Data Structures (cs206) Haverford College

Lab 4: HTML Tag Checker

HTML tags generally balance --- in other words, after the starting tag for an unordered list (i.e, a < UL >), there must be an ending tag (i.e, < /UL >). Furthermore, sets of balanced tags should be properly nested --- if an ordered list is started inside an unordered list, it should also end before the unordered list ends.

In this lab, you will determine whether or not tags are properly balanced and nested. You may assume that all tags are simple --- they do not include attributes or any other information inside the tag definition (so, unfortunately, you will not be able to handle links). You may also create a set of unmatched tags (such as < p > and < li > for this document), and assume that these will never be matched, whereas all other tags must be matched.

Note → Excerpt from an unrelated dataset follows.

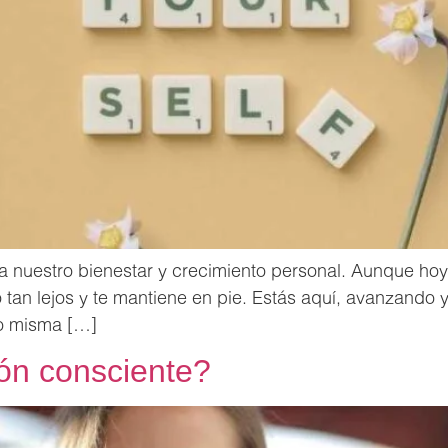
a nuestro bienestar y crecimiento personal. Aunque hoy 
 tan lejos y te mantiene en pie. Estás aquí, avanzando
go misma […]
ión consciente?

Your function should return True iff the tags are properly balanced and nested. For files with errors, you should also print an error message. The starter files for the lab contain functions to read in an html file and split it into "tokens" (individual words or tags).

Check out the lab "HTML_validator" -- you will have modules for a set object, as well as a stack and a queue. Review these classes and their interface methods as you will need them to complete the lab.

In addition, add to the file README.txt to provide instructions for a user who wished to run your program, and add to the file README-DESIGN.txt to provide instructions for other programmers who wish to understand how your program works --- this document, together with your comments in the code, should provide a clear description of how your program works.

For extra credit, consider improving the range of the checker to remove limits, such as:

  1. extend the set of unmatched attributes
  2. produce more than one error message if there is more than one error in the file
  3. allow tags that are sometimes, but not always, matched, such as < p >
  4. consider attributes like COLOR in the FONT tag or HREF in an A tag.